Spatial structuring appears to have a close relationship with spatial reasoning, to the extent that, as a form of abstraction, it enables the creation of mental images that are necessary in spatial reasoning. At the same time, spatial structuring is apparently supported by the processes present in spatial reasoning and referred by Battista (2007) and Jones (2001), such as analysing objects (to understand), reflecting on them, manipulating them (transforming them) and establishing relationships, which contribute to the formation of these mental images. Thus, the processes associated with spatial reasoning seemingly resort to relationships that are present in the structure of objects, using them to generate new information while simultaneously providing further understanding of the structures of these objects.
It should be acknowledged that it is difficult to access pupils’ mental actions and, therefore, this is a limitation in this study. While using different sources to enrich the descriptions of the pupils’ work, the limited vocabulary and ambiguity of the meaning in the explanations are also limitations that should be taken into account. Considering the time limitations for an in-depth analysis of a larger sample, the small size of the sample and the fact that we analyse only two tasks should be taken in consideration. Thus, future research cycles with the same characteristics would be important.

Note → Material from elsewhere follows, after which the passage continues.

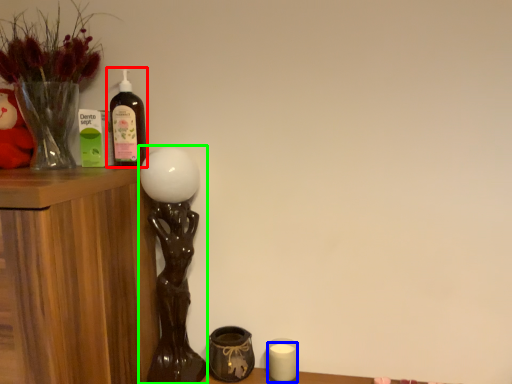 Question: Considering the real-world distances, which object is farthest from bottle (highlighted by a red box)? candle (highlighted by a blue box) or table lamp (highlighted by a green box)?

Choices:
 (A) candle
 (B) table lamp

Answer: (A) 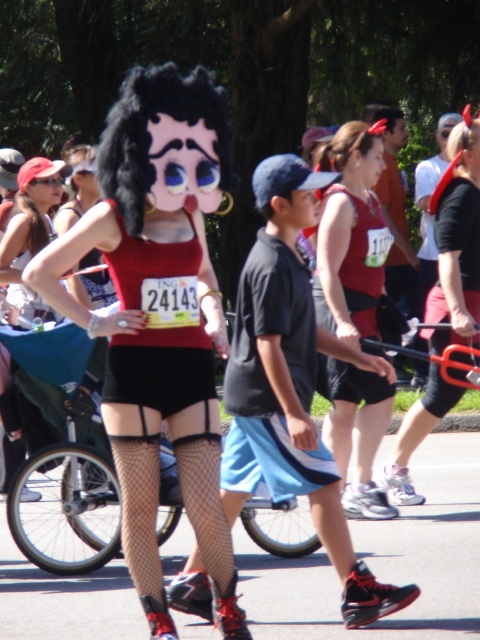 Who is shorter, matte black wig at center or black mesh shorts at center?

This paper brings additional information to what is known on how pupils decompose and compose three-dimensional shapes from the work of Sarama and Clements (2009). Thus, these results show that work focusing on spatial structuring is possible and useful with pupils as young as those in the first grade of primary school. In addition, spatial structuring mobilizes progressively more complex spatial reasoning processes at the level of 3D shapes. Reciprocally, these processes also support progression in spatial structuring, showing the interrelationship between spatial structuring and spatial reasoning.